Setting up A Saltwater Aquarium 
Setting up and maintaining a saltwater aquarium is the ultimate achievement for many 
aquarium hobbyist. The key to success with saltwater aquariums is taking your time. 
Taking your time to research the fish (invertebrates and corals) you would like to keep, 
understand their requirements and providing them with a stable environment. 
 
Research and Planning 
Making a plan is the best place to start before you buy anything for your new saltwater 
aquarium. During this time you should take a look at the livestock you would like to keep 
and the equipment you may need. The requirements of the fish will help you decide the 
type and size of aquarium you will need. 
 
Things to consider: 
Livestock Aquarium Equipment
Types of Fish Location (in home or Office) Filtration
Types of Corals Size Powerhead
Types of Invertebrates Glass or Acrylic Return Pump
Substrate Stand Plumbing
Live Rock Canopy Heater and Thermometer
Base Rock Sump Lighting
Live Foods Refugium Protein Skimmer
Marine Plants UV Sterilizer   UV Sterilizer
    RO/DI Unit
 
Saltwater Aquarium Setup: 
Now that you have completed your planning and research, checked off everything on 
your list for starting a saltwater aquarium and purchased the equipment, it's time to put
your plan to action. 
 
Finding a Location 
  • Make Sure the aquarium’s location is structurally strong enough to hold the aquarium. 

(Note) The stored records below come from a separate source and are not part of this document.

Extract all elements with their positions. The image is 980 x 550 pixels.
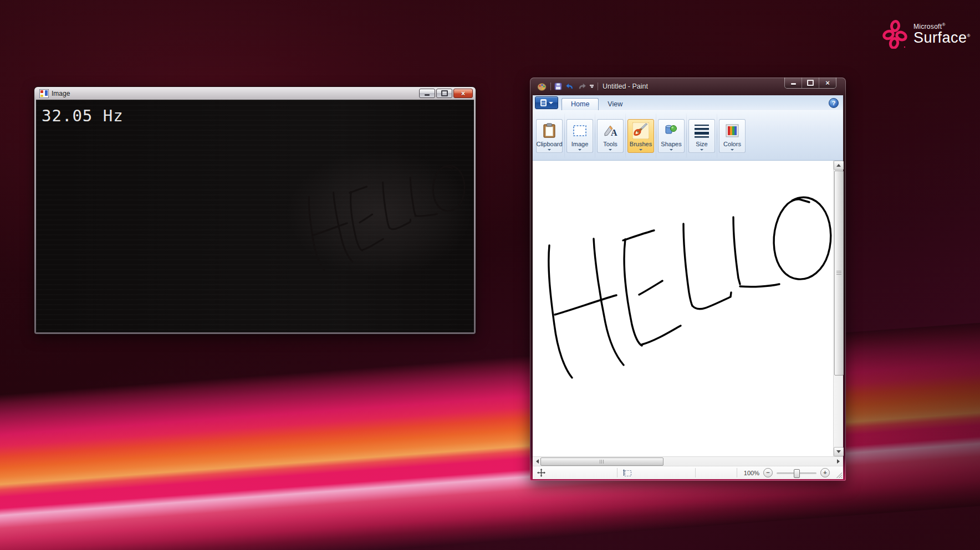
paint-maximize-button[interactable] — [802, 78, 819, 88]
fps-overlay-text: 32.05 Hz — [42, 106, 124, 125]
brand-company: Microsoft — [913, 23, 942, 30]
image-maximize-button[interactable] — [436, 89, 452, 98]
scrollbar-grip — [836, 271, 841, 275]
arrow-left-icon — [536, 459, 539, 464]
ribbon-group-label: Size — [696, 141, 707, 147]
chevron-down-icon — [578, 149, 581, 151]
minimize-icon — [791, 83, 796, 85]
colors-icon — [724, 122, 741, 139]
ribbon-separator — [686, 114, 687, 158]
ribbon-group-label: Colors — [723, 141, 741, 147]
brand-reg: ® — [942, 22, 945, 27]
tab-home[interactable]: Home — [562, 98, 599, 110]
undo-icon[interactable] — [565, 83, 574, 90]
scrollbar-grip — [600, 460, 604, 464]
ribbon-separator — [656, 114, 656, 158]
resize-grip[interactable] — [835, 471, 842, 478]
ribbon-separator — [625, 114, 626, 158]
ribbon-group-label: Clipboard — [536, 141, 562, 147]
help-icon[interactable]: ? — [829, 98, 839, 108]
ribbon: Clipboard Image — [533, 111, 843, 161]
brand-reg2: ® — [967, 33, 971, 38]
paint-titlebar[interactable]: Untitled - Paint × — [533, 78, 843, 95]
qat-separator2 — [598, 83, 598, 90]
image-close-button[interactable]: × — [453, 89, 473, 98]
chevron-down-icon — [609, 149, 612, 151]
zoom-slider-thumb[interactable] — [794, 469, 800, 478]
save-icon[interactable] — [554, 83, 562, 90]
arrow-up-icon — [836, 164, 841, 167]
ribbon-colors-button[interactable]: Colors — [719, 119, 746, 153]
ribbon-brushes-button[interactable]: Brushes — [627, 119, 654, 153]
redo-icon[interactable] — [578, 83, 586, 90]
arrow-right-icon — [837, 459, 840, 464]
vertical-scrollbar-thumb[interactable] — [834, 171, 844, 376]
menu-list-icon — [540, 99, 547, 106]
brush-icon — [632, 122, 649, 139]
close-icon: × — [461, 90, 465, 97]
clipboard-icon — [541, 122, 558, 139]
ribbon-separator — [717, 114, 717, 158]
vertical-scrollbar[interactable] — [833, 161, 843, 456]
qat-dropdown-icon[interactable] — [590, 85, 594, 88]
zoom-level-value: 100% — [744, 470, 759, 476]
image-minimize-button[interactable] — [419, 89, 435, 98]
paint-app-icon — [537, 82, 547, 91]
status-bar: 100% − + — [533, 466, 843, 479]
ribbon-tools-button[interactable]: A Tools — [597, 119, 624, 153]
paint-close-button[interactable]: × — [819, 78, 836, 88]
chevron-down-icon — [700, 149, 703, 151]
shapes-icon — [663, 122, 680, 139]
camera-feed-view: 32.05 Hz — [36, 100, 474, 332]
hello-drawing — [533, 161, 833, 456]
size-icon — [693, 122, 710, 139]
surface-flower-icon — [882, 20, 908, 49]
close-icon: × — [825, 79, 830, 86]
chevron-down-icon — [670, 149, 673, 151]
arrow-down-icon — [836, 450, 841, 453]
selection-size-cell — [617, 466, 695, 479]
zoom-controls: 100% − + — [737, 468, 835, 477]
ribbon-separator — [564, 114, 565, 158]
ribbon-shapes-button[interactable]: Shapes — [658, 119, 685, 153]
zoom-in-button[interactable]: + — [820, 468, 830, 477]
svg-text:A: A — [611, 128, 617, 137]
camera-faint-hello-drawing — [298, 145, 470, 314]
ribbon-image-button[interactable]: Image — [566, 119, 593, 153]
chevron-down-icon — [548, 149, 551, 151]
qat-separator — [550, 83, 551, 90]
ribbon-size-button[interactable]: Size — [688, 119, 715, 153]
paint-window-title: Untitled - Paint — [603, 83, 648, 90]
image-window: Image × 32.05 Hz — [34, 87, 476, 334]
canvas-area — [533, 161, 843, 456]
paint-window-buttons: × — [784, 78, 836, 89]
scroll-right-button[interactable] — [834, 457, 843, 466]
chevron-down-icon — [639, 149, 642, 151]
tab-view[interactable]: View — [599, 99, 631, 110]
paint-window: Untitled - Paint × Home View ? — [530, 78, 846, 481]
ribbon-group-label: Brushes — [630, 141, 652, 147]
horizontal-scrollbar[interactable] — [533, 456, 843, 466]
image-window-titlebar[interactable]: Image × — [36, 87, 474, 100]
scroll-up-button[interactable] — [834, 161, 844, 170]
selection-size-icon — [623, 469, 632, 477]
paint-client-area: Home View ? Clipboard — [533, 95, 843, 479]
paint-canvas[interactable] — [533, 161, 833, 456]
horizontal-scrollbar-thumb[interactable] — [540, 458, 663, 466]
zoom-slider[interactable] — [777, 469, 816, 477]
tools-icon: A — [602, 122, 619, 139]
ribbon-clipboard-button[interactable]: Clipboard — [536, 119, 563, 153]
scroll-down-button[interactable] — [834, 447, 844, 456]
ribbon-separator — [595, 114, 595, 158]
cursor-position-icon — [537, 469, 545, 477]
maximize-icon — [807, 80, 814, 86]
ribbon-group-label: Image — [571, 141, 589, 147]
chevron-down-icon — [731, 149, 734, 151]
ribbon-tab-row: Home View ? — [533, 95, 843, 111]
paint-menu-button[interactable] — [535, 96, 558, 109]
winforms-app-icon — [39, 89, 49, 98]
zoom-out-button[interactable]: − — [763, 468, 773, 477]
image-window-title: Image — [52, 90, 418, 97]
surface-logo: Microsoft® Surface® — [882, 20, 971, 49]
paint-minimize-button[interactable] — [785, 78, 802, 88]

  • One gallon of water weighs eight pounds. 
  • Put the stand in place and level it, being sure to leave clearance for equipment and plumbing.
  • Make Sure the location does not receive direct sunlight. This could cause allergy 
  • outbreak problems. 
Adding Equipment 
  • •If your system has a sump or wet-dry filter, It will be much easier to install it before the aquarium is on the stand.
  • Place the aquarium on the stand and recheck to see that the aquarium is level.
  • Install the Aquarium Heater.
  • Install Power Heads. 
  • Install the overflow and it’s components. If you are using a hang on the back filter skip the following steps. 
  • Install the overflow plumbing from the aquarium to the sump and /or wet-dry filter.
  • Install filter media in the sump and or wet-dry filter.
  • Install the return pump and plumbing. 
  • Install protein skimmer in the sump.
Wet Run Test 
  • Check, tighten and seal all of the aquarium’s plumbing. 
  • Fill the aquarium, sump and/or wet-dry filter with freshwater.
  • Prime aquarium’s overflow. 
  • Plug in all aquarium equipment. 
  • Monitor system operation for leaks.
Note: If a leak(s) is found quickly unplug aquarium equipment and drain aquarium to a 
point so that it prevents addition leaking. Check, tighten and seal all of the aquarium’s 
plumbing and retest until there is no leaking. 
Note: If you do not have leaks you can move on to the next step. 
 
Adding Substrate 
  • Adding the substrate is pretty straight forward. 
  • It takes about 2-3 days for water to become clear, after adding substrate. 
Adding Sea Salt Mix 
Note: this is the only time it is expectable to add salt mix directly to the aquarium. 
  • Follow the manufacture instructions when adding the sea salt mix to the aquarium. 
  • Most sea salt mixes use 1/2 cup per gallon of water. 
  • Adding the salt mix to high flow areas will increase the dissolve rate. 
  • Target range for salinity for a saltwater aquarium is 1.022 - 1.026 Specific Gravity (S.G.) 
Adding Live Rock 
Note: Before adding live rock to the aquarium remove 20% of the aquarium’s total water 
volume (make sure to keep it, you may need to add some back). This will help prevent 
spills when adding live rock. 
  • 1-2 pounds of live rock per gallon of aquarium, is a good rule of thumb for most saltwater aquarium applications. 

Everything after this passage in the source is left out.